Lack of new campaign rules adds to outside spending groups’ 2012 influence

The lack of government regulation in the wake of the Citizens United decision has campaign-finance experts worried that outside groups will be spending like they never have before.

The Federal Election Commission (FEC) has been deadlocked on most attempts to create new regulations and hasn’t passed any new ones this year.

{mosads}With Election Day 2012 less than a year away, many campaign finance experts have grown irritated with the lack of direction and are worried about what kind of fallout it will bring.

“Right now, we have frustration. These rules were written in a world prior to Citizens United,” former FEC general counsel Larry Noble, now with Skadden, Arps, Slate, Meagher & Flom, told The Hill.

David Mason, a former FEC commissioner and now a senior vice president at Aristotle, noted the absence of rules could embolden outside spending groups.

“The [lack of regulation] is going to make the aggressive players even more dominant. The people who are unwilling to take risks either won’t play or won’t play in a particular arena,” he said, adding that there could be unprecedented levels of spending.

The Citizens United decision lifted the limits on how much corporations and unions could spend on the election. As a result, last year’s election saw the rise of super-PACs — groups that took advantage of the ruling to raise millions of dollars, which they are expected to repeat this cycle.

The Hill reported earlier this month that those groups had spent at least $35 million already.

Former FEC Chairman Michael Toner, a partner at Wiley Rein, warned that some outside spending groups will do what they need to now and “ask for forgiveness later.”

“The bottom line is there is not going to be any new laws between now and the election,” Toner said. “What we’ve got is what we’ve got and that’s how the battle is going to be fought.”

The FEC declined to comment.

The 2010 election saw an unprecedented level of spending.

A report from the watchdog group Public Citizen estimated that outside groups spent almost $300 million in last year’s election — four times what they spent in 2006.

And that’s expected to increase in 2012. President Obama’s reelection team is said have a goal of raising $1 billion to combat those groups.

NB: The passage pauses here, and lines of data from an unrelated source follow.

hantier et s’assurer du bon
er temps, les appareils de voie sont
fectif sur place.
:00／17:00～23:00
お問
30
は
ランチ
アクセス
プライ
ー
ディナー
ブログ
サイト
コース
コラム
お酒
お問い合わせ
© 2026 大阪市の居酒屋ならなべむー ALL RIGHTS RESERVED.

More regulation could be key, watchdog groups argue. 

For now, when outside spending groups ask for clarification, they are asking the FEC for advisory opinions on what they can or can’t do.

Those are usually about a group’s specific situation and tend to answer narrow questions, not provide an overall roadmap.

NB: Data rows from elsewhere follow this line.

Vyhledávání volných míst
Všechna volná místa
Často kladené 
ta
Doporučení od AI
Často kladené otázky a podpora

Campaign Legal Center FEC Program Director and Associate Legal Counsel Paul Ryan noted that of the groups that ask for clarifications, they are looking to “deregulate current campaign finance laws,” not add boundaries.

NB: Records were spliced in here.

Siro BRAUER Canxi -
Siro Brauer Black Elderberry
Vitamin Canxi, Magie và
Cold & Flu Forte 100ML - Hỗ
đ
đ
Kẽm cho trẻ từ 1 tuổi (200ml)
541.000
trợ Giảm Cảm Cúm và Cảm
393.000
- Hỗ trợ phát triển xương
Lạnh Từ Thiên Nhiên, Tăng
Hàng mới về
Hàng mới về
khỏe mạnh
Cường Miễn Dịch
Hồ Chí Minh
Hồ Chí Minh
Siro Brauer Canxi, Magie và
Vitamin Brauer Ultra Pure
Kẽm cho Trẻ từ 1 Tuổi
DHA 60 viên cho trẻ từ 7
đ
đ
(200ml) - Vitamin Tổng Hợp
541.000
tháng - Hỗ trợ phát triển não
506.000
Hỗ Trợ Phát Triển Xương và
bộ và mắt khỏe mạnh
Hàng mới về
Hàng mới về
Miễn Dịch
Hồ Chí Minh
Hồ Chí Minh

And there isn’t a lot of optimism that will change before Election Day.

Noble said the likelihood of there being major changes during 2012 was slim.

“Unless there’s a real emergency,” changing the rules mid-election cycle is relatively taboo, he said.

“As the election goes on, there’s going to be a lot of pushback about them changing the rules in a way that’s more restrictive,” Noble explained.

The FEC has tried and failed several times over the past year to begin this rulemaking process, one campaign finance attorney, who request anonymity to speak candidly, told The Hill. It has voted three times on notice of proposed rulemakings to move forward as a regulation.

Only one proposed rule made it through, and that rule does not do much in the way of interpretation or enforcement, the attorney said.

“It strikes out rules that it already said two years ago weren’t going to be applying. [It’s] more of a housekeeping rul[e],” the attorney explained.

Democracy 21 President Fred Wertheimer blamed the commission for the holdup.

“We have an agency that is statutorily charged with implementing and enforcing campaign finance laws. The agency has been taken over by three Republican commissioners who have no interest in enforcing these laws because they don’t like them,” Wertheimer told The Hill, referring to the deadlocked commission, which is made up of three Republicans and three Democrats.

“As a result we have no way to get campaign finance laws enforced, except by criminal actions being brought by the Justice Department.”